The 45s are live: Our colleagues on the Kindle side launched their first Kindle Singles list today, 20 shorter nonfiction works, each "expressed at its natural length" of 5,000 to 30,000 words. Take my being impressed with my own company with a grain of salt, of course, but it's an attractive lineup, with a lot of writers (like Darin Strauss, Mark Greif, Jonathan Littell, Cristina Nehring) whose bylines I'd perk up at if I saw them in a magazine table of contents. While writing this post I pulled the 1-ClickTM trigger on two items already: Piano Demon, Brendan Koerner's profile of expatriate jazzman Teddy Weatherford and, most delicious, The Real Lebowski, the smart and funny Rich Cohen on the one-of-a-kind cultural figure John Milius, the Red Dawn and Conan auteur who wrote many of the iconic films of the '70s and steals the show in the Eleanor Coppola's great making-of-Apocalypse-Now documentary, Hearts of Darkness. (Though side note: the title of the Single is misleading, since Milius wasn't the Coen bros' model for the Dude himself, but for his heavily armed bowling teammate Walter Sobchak.)

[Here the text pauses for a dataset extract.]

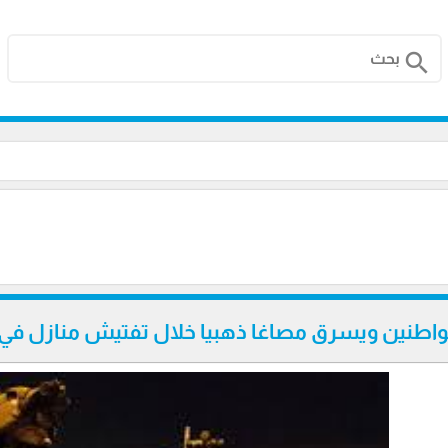
search
واطنين ويسرق مصاغا ذهبيا خلال تفتيش منازل في ب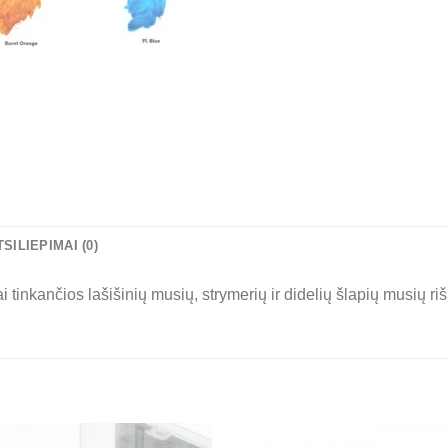
TSILIEPIMAI (0)
i tinkančios lašišinių musių, strymerių ir didelių šlapių musių riš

The last Minimalist: Mark Bittman fans are mourning the final installment yesterday in the 13-year run of The Minimalist, his NYT cooking column beloved for recipes and techniques of often game-changing simplicity. He'll now be writing a recipe column in the Times Magazine and contributing pieces on food matters to their op-ed page, but readers can also turn (or turn back) to his bestsellers like How to Cook Everything and The Food Matters Cookbook.
Top Costa: The UK's Costa Book Awards announced their overall Book of the Year: Jo Shapcott's Of Mutability, which won their poetry category prize earlier this month and topped better known competitors (and former Amazon Best of the Month picks) The Hand That First Held Mine and The Hare with Amber Eyes.
Moving and shaking: News of the final report of the Financial Crisis Inquiry Commission, in which the Democratic-appointed majority who signed the report "casts a wide net of blame" for the 2008 meltdown, has pushed the print version of the report high on this morning's Movers and Shakers list.